Each line from the one containing "wondering the England batsmen were not even" onward, through the end of the entries, is to be transcribed exactly; nothing else is to be included.

────────

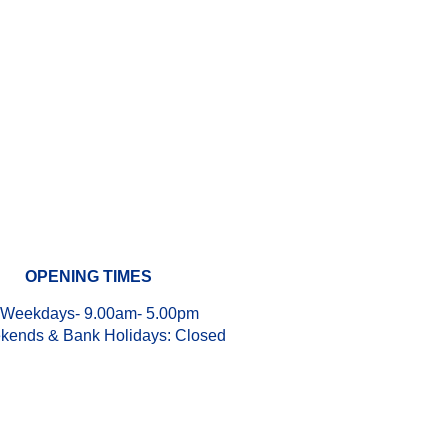
OPENING TIMES
Weekdays- 9.00am- 5.00pm
kends & Bank Holidays:
Closed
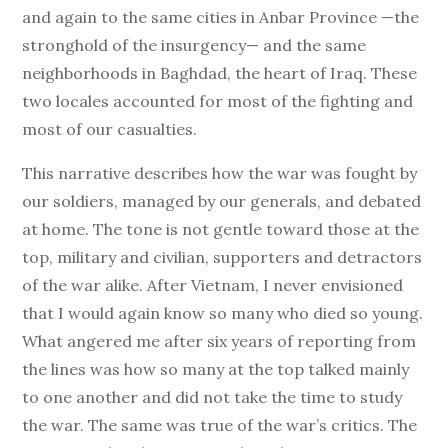
and again to the same cities in Anbar Province —the
stronghold of the insurgency— and the same
neighborhoods in Baghdad, the heart of Iraq. These
two locales accounted for most of the fighting and
most of our casualties.
This narrative describes how the war was fought by
our soldiers, managed by our generals, and debated
at home. The tone is not gentle toward those at the
top, military and civilian, supporters and detractors
of the war alike. After Vietnam, I never envisioned
that I would again know so many who died so young.
What angered me after six years of reporting from
the lines was how so many at the top talked mainly
to one another and did not take the time to study
the war. The same was true of the war’s critics. The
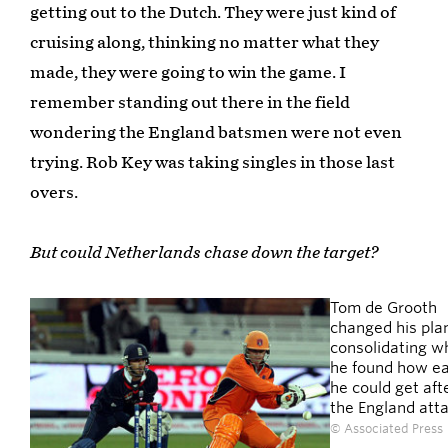
getting out to the Dutch. They were just kind of
cruising along, thinking no matter what they
made, they were going to win the game. I
remember standing out there in the field
wondering the England batsmen were not even
trying. Rob Key was taking singles in those last
overs.
But could Netherlands chase down the target?
Tom de Grooth
changed his plan
consolidating w
he found how ea
he could get aft
the England att
© Associated Press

────────

→ RESULT OF THIS TASK:
wondering the England batsmen were not even
trying. Rob Key was taking singles in those last
overs.
But could Netherlands chase down the target?
Tom de Grooth
changed his plan
consolidating w
he found how ea
he could get aft
the England att
© Associated Press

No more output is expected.